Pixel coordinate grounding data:
=== Section Start ===

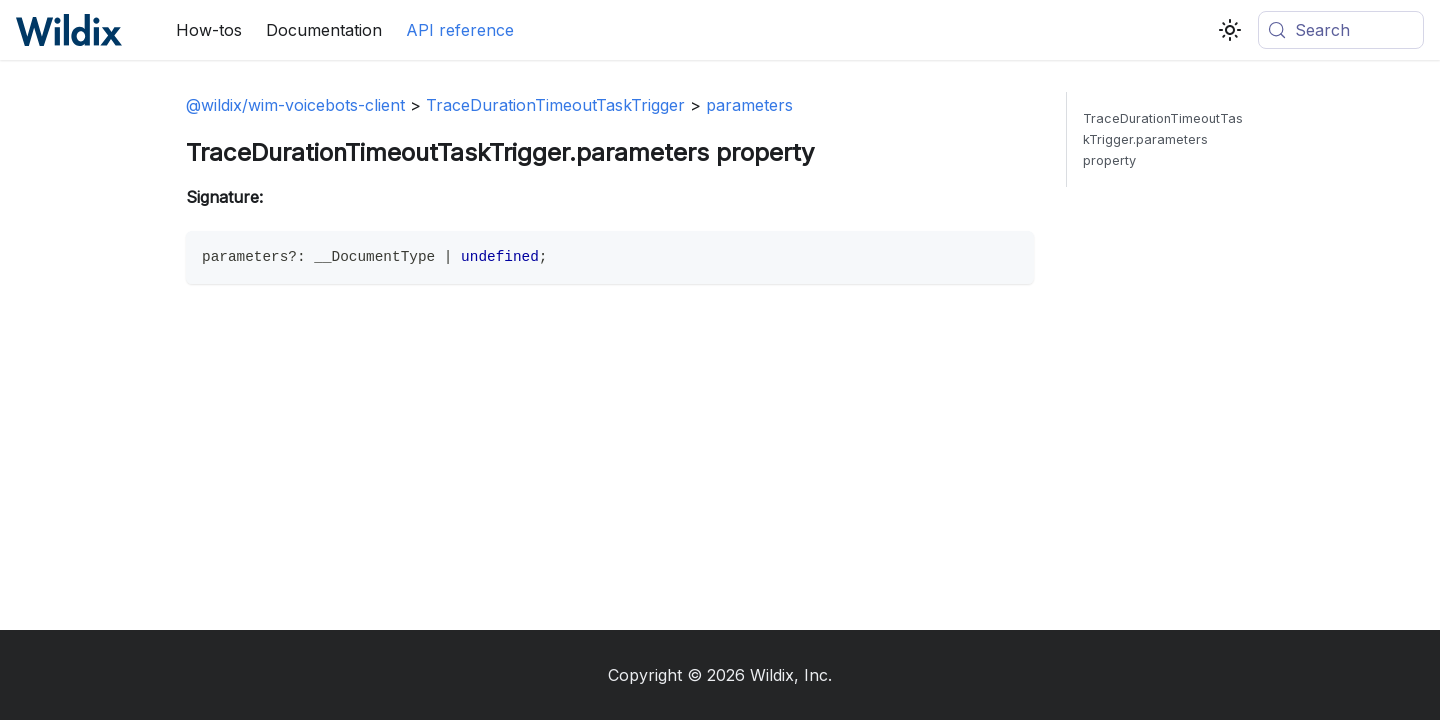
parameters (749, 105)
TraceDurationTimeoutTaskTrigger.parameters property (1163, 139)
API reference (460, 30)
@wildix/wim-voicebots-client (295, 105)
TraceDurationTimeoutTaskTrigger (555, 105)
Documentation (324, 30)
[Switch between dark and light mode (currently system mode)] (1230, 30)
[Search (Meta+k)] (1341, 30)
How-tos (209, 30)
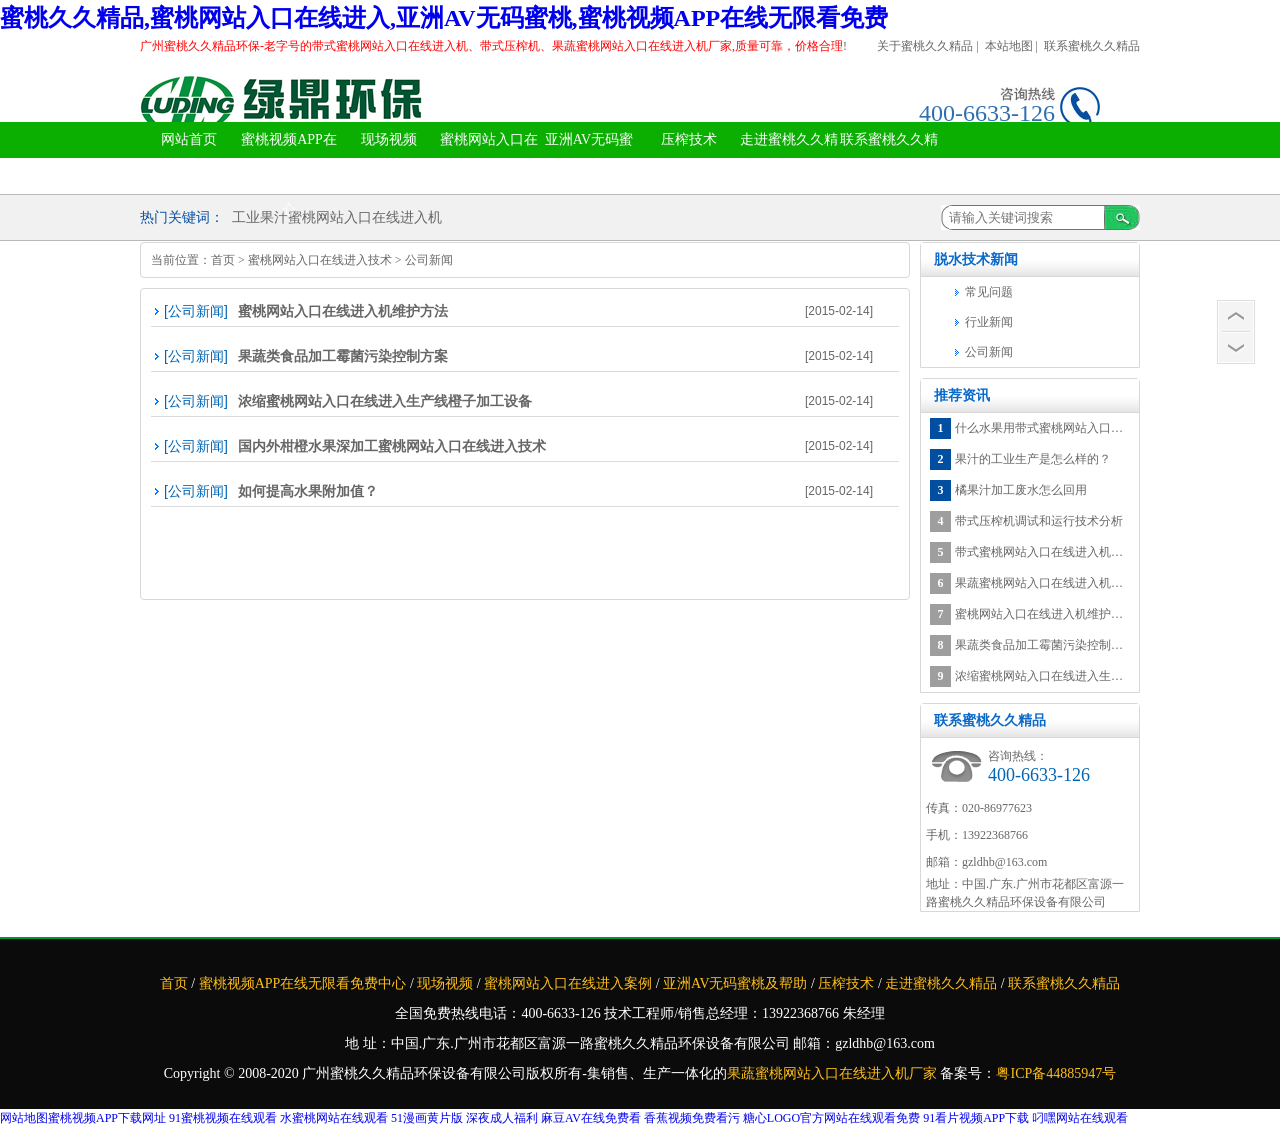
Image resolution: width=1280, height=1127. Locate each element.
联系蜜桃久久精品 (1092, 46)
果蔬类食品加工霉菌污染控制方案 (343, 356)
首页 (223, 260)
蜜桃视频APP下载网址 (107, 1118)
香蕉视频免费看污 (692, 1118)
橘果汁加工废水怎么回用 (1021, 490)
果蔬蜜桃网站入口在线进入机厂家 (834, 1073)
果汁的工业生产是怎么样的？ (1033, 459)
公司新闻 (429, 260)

=== Section End ===

**What is expected:**
Without any pictures, return the entries exactly as given.

**Exercise result:**
parameters (749, 105)
TraceDurationTimeoutTaskTrigger.parameters property (1163, 139)
API reference (460, 30)
@wildix/wim-voicebots-client (295, 105)
TraceDurationTimeoutTaskTrigger (555, 105)
Documentation (324, 30)
[Switch between dark and light mode (currently system mode)] (1230, 30)
[Search (Meta+k)] (1341, 30)
How-tos (209, 30)
Image resolution: width=1280, height=1127. Locate each element.
联系蜜桃久久精品 (1092, 46)
果蔬类食品加工霉菌污染控制方案 (343, 356)
首页 (223, 260)
蜜桃视频APP下载网址 (107, 1118)
香蕉视频免费看污 (692, 1118)
橘果汁加工废水怎么回用 (1021, 490)
果蔬蜜桃网站入口在线进入机厂家 (834, 1073)
果汁的工业生产是怎么样的？ (1033, 459)
公司新闻 (429, 260)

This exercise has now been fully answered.